São Paulo - Entender uma eleição presidencial francesa ficou mais difícil desde 2017, quando a escolha de Emmanuel Macron quebrou a lógica de um segundo turno invariavelmente decidido no confronto de um socialista com um candidato mais à direita. Macron representa algo bem próximo ao populismo de centro. Hoje aos 44 anos, ele é favorito para ser reeleito no pleito que terá neste domingo (10) seu primeiro turno.

Mas o fato de a França não estar mais polarizada torna mais complicado pintar seu retrato político. Pois a tarefa foi muito bem executada pelo documentário "Democracia - O Enigma Francês", da GloboNews. A equipe responsável não caiu na armadilha de entrevistar uma sucessão de especialistas que passearia do ensaio para o jornalismo e daria no máximo um caleidoscópio de opiniões. Bertrand Badie foi o único cientista político entrevistado. E ele foi simples e direto, afirmando, por exemplo, que hoje a França tem menos debates intelectuais, e que, por isso, a liberdade política não é tão exercida.

A palavra ficou com os próprios eleitores, que por vezes de maneira simplista explicavam as razões que os levavam a escolher determinado candidato. Por exemplo. Na cidade portuária de Marselha, sul da França, uma muçulmana e mãe solteira discorre sobre suas dificuldades, embates com o racismo e com a reputação de terrorista que se abate sobre essa parcela da comunidade a que pertence –são muçulmanos entre 7 milhões e 9 milhões dos 63 milhões de franceses. Ela votará em Jean-Luc Mélenchon, deputado da esquerda de 71 anos, líder do movimento França Insubmissa.

A eleitora de Marselha afirma que ele pretende unificar os franceses, em vez de dividi-los de acordo com a religião ou origem étnica. Detalhe curioso: Mélenchon, em terceiro lugar nas pesquisas, é o único concorrente medianamente viável entre os seis que a esquerda apresentou. Sem qualquer viabilidade estão os candidatos do Partido Socialista (a prefeita de Paris, Anne Hidalgo) e do minúsculo Partido Comunista (Fabien Roussel), que no pós-Guerra chegou a um terço do eleitorado e é hoje simples figurante do jogo presidencial.

Numa aldeia no norte da França a GloboNews entrevistou um velho operário desempregado –a tecelagem em que ele trabalhava fechou– convertido a jardineiro da prefeitura e, aos fins de semana, a agitador do movimento conservador dos coletes amarelos. O cidadão é eleitor de Marine Le Pen, do partido de ultradireita Reunião Nacional. Le Pen tem uma plataforma calcada na xenofobia e pretende, se eleita, convocar um referendo sobre o sentido jurídico da nacionalidade francesa – o que é um jeito de excluir das vantagens previdenciárias os imigrantes árabes e da África subsaariana.

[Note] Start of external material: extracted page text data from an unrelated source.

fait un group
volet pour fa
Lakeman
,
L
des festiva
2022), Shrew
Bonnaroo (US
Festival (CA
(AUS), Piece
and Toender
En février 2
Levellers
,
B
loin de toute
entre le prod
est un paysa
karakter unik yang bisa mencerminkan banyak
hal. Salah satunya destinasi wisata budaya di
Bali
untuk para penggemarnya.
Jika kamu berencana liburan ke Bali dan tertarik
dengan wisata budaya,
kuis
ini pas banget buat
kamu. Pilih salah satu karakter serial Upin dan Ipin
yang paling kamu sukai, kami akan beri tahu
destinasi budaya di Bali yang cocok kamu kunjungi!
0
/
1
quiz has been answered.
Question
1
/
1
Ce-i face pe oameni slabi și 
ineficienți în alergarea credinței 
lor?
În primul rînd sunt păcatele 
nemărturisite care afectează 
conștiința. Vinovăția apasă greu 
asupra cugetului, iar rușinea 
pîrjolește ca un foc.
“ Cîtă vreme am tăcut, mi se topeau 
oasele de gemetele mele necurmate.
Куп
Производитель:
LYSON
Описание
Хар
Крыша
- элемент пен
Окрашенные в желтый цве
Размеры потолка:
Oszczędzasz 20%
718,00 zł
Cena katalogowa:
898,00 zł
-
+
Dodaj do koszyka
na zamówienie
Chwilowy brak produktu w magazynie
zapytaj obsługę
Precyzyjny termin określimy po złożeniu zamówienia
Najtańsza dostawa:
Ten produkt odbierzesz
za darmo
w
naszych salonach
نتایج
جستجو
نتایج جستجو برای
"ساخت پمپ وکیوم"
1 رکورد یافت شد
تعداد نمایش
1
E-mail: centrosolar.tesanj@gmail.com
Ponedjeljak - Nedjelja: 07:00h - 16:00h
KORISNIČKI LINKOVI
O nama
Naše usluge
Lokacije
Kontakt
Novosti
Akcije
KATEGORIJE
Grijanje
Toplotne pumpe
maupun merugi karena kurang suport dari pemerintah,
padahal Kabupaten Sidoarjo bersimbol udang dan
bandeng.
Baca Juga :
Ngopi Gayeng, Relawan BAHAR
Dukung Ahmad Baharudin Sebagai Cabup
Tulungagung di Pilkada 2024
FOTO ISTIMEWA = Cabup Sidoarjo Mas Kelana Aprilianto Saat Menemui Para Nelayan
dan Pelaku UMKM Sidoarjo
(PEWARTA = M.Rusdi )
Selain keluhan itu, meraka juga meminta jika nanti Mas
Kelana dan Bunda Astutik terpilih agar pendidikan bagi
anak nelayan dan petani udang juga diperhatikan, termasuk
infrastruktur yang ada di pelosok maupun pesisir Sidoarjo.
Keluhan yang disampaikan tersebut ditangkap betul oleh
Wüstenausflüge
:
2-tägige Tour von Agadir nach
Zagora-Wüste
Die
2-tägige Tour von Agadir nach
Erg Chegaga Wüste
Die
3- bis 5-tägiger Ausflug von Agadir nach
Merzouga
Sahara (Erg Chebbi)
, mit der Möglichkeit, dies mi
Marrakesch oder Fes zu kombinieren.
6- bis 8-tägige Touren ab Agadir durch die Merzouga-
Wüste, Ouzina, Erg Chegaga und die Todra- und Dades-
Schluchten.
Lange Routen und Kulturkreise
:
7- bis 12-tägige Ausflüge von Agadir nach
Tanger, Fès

A ultradireita tem outro candidato, Eric Zemmour, cujo partido se chama Reconquista. É a palavra usada há 600 anos pelos espanhóis para designar a expulsão dos muçulmanos da Península Ibérica. O entrevistado da corrente foi um estudante de direito de Paris, um eleitor para quem a cultura cristã na França corre o risco de se tornar minoritária. A candidata presidencial da direita tradicional, cujo partido é descendente distante daquele fundado pelo general Charles de Gaulle, chama-se Valérie Pécresse, cujo grosso da base eleitoral está entre os maiores de 60 anos e que traz, em seu programa, as angústias da terceira idade. A eleitora entrevistada é uma pequena caricatura da mulher um pouco além da meia-idade, que carrega os critérios de admiração semelhante ao do público jovem do rock. Dois outros personagens completam o quadro de entrevistados pelo documentário. Há o cantor de rap de um subúrbio parisiense, parte dos agnósticos da política partidária. E, por fim, um imigrante que há 15 anos fugiu da guerra civil da Costa do Marfim e é hoje segurança de um shopping próximo a Paris. Ele obteve há alguns meses a cidadania francesa, não revela com todas as letras em quem vai votar. Mas dá claramente a entender que apoia incondicionalmente – da defesa da mulher agredida à guerra na Ucrânia– o presidente Emmanuel Macron.